Before You Begin: How Does Transcription Work?
Modjo automatically transcribes your calls after they are imported. This process includes two steps:
Transcription: converting audio to text
Identification: identifying and assigning voices to each participant
💡 Good to know: Voice attribution is more reliable when each participant speaks at the beginning of the call. A quick round of introductions at the start helps Modjo distinguish between voices.
Case 1: The transcription doesn't appear at all
What you see: the message "⚡️ Start listening to this call while it is being transcribed ⚡️" is displayed, or the transcription is empty.
Step 1 – Check the wait time
Transcription may take a few minutes after the call ends. If your call just ended, wait 5 to 10 minutes then refresh the page.
⏱️ If the delay has passed and the transcription still doesn't appear, move on to Step 2.
Step 2 – Check that the audio is audible
Open the call in Modjo and check:
The audio player starts correctly
The sound is audible
There are at least two participants speaking from the beginning of the call
If the issue persists after these steps:
📨 Contact Modjo support via chat providing:
The URL of the call in Modjo
A description of the problem (no sound, empty transcription, incorrect duration)
Case 2: The transcription is present but participants are incorrectly identified
How does Modjo identify participants?
Before diagnosing a problem, here is how identification works depending on the call type:
Video conferencing (Zoom, Teams, Meet…) Participants are identified by the name displayed in the application. Modjo retrieves this information directly from the calendar invitation. Over time, Modjo memorises the voices and numbers associated with registered users to automatically refine identification.
Phone calls — stereo audio Audio is recorded on two separate channels: one channel for the Modjo user, one channel for the client.
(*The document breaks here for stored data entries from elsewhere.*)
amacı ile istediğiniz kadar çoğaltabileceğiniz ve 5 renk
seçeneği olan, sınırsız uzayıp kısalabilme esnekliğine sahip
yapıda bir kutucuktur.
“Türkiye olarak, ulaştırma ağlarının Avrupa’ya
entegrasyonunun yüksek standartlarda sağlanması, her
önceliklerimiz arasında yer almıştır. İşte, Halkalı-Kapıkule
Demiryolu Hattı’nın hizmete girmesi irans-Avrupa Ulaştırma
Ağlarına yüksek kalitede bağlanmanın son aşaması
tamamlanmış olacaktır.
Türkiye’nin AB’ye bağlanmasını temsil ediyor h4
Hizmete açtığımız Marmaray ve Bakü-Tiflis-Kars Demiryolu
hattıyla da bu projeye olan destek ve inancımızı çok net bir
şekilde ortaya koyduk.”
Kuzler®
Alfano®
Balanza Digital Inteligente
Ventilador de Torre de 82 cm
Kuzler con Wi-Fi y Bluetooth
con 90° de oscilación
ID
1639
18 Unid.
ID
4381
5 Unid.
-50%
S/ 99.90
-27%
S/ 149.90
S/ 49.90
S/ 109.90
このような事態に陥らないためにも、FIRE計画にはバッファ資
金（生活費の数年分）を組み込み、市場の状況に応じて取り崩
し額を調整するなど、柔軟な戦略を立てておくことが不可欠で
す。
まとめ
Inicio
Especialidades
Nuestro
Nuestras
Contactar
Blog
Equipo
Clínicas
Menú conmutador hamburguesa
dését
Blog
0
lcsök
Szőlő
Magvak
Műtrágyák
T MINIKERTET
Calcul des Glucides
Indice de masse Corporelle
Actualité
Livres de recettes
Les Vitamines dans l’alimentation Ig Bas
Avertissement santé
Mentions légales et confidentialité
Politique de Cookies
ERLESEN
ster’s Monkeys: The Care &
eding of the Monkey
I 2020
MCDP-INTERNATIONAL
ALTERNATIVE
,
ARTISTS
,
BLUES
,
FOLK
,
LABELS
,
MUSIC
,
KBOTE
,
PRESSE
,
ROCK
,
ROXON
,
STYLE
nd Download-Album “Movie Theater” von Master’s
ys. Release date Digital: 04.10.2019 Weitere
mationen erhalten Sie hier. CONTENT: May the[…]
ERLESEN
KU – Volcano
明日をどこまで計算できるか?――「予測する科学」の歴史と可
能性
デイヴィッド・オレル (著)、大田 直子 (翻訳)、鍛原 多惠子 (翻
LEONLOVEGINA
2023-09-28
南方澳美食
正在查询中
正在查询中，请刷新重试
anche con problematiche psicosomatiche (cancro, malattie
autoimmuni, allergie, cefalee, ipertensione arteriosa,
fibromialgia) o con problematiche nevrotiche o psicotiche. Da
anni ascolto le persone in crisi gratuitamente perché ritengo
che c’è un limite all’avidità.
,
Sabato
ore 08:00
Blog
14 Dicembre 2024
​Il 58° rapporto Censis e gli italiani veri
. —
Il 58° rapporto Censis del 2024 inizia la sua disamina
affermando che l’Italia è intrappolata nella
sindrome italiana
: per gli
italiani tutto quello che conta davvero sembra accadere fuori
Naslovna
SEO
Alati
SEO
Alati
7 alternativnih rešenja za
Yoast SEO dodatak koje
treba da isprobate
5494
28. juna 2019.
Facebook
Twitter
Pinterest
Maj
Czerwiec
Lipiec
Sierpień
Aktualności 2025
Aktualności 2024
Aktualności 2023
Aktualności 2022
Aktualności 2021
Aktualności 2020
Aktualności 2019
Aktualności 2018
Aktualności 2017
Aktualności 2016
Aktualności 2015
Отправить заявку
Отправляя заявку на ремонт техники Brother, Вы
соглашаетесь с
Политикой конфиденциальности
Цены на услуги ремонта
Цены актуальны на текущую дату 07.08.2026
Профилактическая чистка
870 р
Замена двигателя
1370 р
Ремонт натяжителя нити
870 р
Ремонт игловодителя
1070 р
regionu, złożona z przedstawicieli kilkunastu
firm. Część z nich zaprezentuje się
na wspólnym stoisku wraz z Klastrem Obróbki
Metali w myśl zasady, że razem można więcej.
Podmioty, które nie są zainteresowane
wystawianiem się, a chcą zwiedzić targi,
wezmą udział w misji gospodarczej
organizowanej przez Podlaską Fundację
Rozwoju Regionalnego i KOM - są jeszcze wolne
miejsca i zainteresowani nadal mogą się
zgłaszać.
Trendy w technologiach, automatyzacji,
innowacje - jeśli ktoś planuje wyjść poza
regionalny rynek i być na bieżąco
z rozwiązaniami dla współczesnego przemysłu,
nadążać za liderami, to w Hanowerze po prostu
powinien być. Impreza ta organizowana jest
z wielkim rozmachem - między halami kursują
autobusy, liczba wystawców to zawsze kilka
Attribution is therefore reliable as long as your VOIP system records both channels distinctly.
Phone calls — mono audio Some VOIP systems merge both voices into a single channel. In this case, Modjo applies diarisation: it separates the voices, identifies the vocal fingerprint of the registered Modjo user, and attributes the other channel to the client.
💡 Limitation to be aware of: if several people are in the same room using a single device, they will appear under a single track, identified by the person who initiated the call. It is not possible to distinguish them individually (except for Zoom Rooms).
2a – Voices are swapped or incorrectly attributed
Modjo has detected several participants correctly, but the names do not match the right voices.
How to fix: you can swap participants directly from the call page, without contacting support.
2b – A participant is missing from the list
Modjo only detects people present in the calendar invitation. A participant not included in the invitation or who has not accepted the event on their calendar cannot be automatically linked.
Two specific cases:
A participant joined by phone number: they will appear with their partial or full number, not their name. Modjo will associate them with their profile once this number is known in the database.
Several people in the same room on a single device: they will be grouped under a single track, that of the person who initiated the call.
📨 If you encounter this problem, contact Modjo support via chat providing:
The URL of the call in Modjo
A description of the problem: (specify who the missing person is and who they were attributed to)
Case 3: Topics Are Not Detected
Two possible reasons:
No subject was identified in the conversation: Topics are generated from the keywords and categories you have configured. If no configured keyword was spoken, no Topic appears.
The transcription rendered the word differently: the algorithm may interpret a word spoken quickly or with a strong accent in a different way. For example, "Thomas" spoken slowly may be transcribed as "Tom as", and will therefore not match the Topic "Thomas" you have defined.
💡 Tip: if an important Topic is never detected, check in your settings that spelling or phonetic variants of the word are properly added.
👉 Article on topics here
Case 4: The Call Language Is Incorrectly Identified
Modjo has an automatic language detection algorithm for each call. In the vast majority of cases, this detection is reliable, but it can happen that the identified language is incorrect.
Two main reasons:
No audio: the recording contains no sound, the algorithm cannot analyse the language.
Poor audio quality: significant background noise disrupts detection. For example, if all participants are in the same room with a speaker, the algorithm may identify the wrong language even if the conversation took place normally.
💡 The source of the problem is almost always linked to the quality of the audio input. The clearer the audio and the more distinct the speakers, the more precise the detection.
Example: The following call took place in French but was identified as English
📨 If the language is incorrectly identified on a call: Contact Modjo support via chat providing:
The URL of the call in Modjo
The actual language of the call
A description of the audio context (speaker, background noise, several people in the same room, etc.)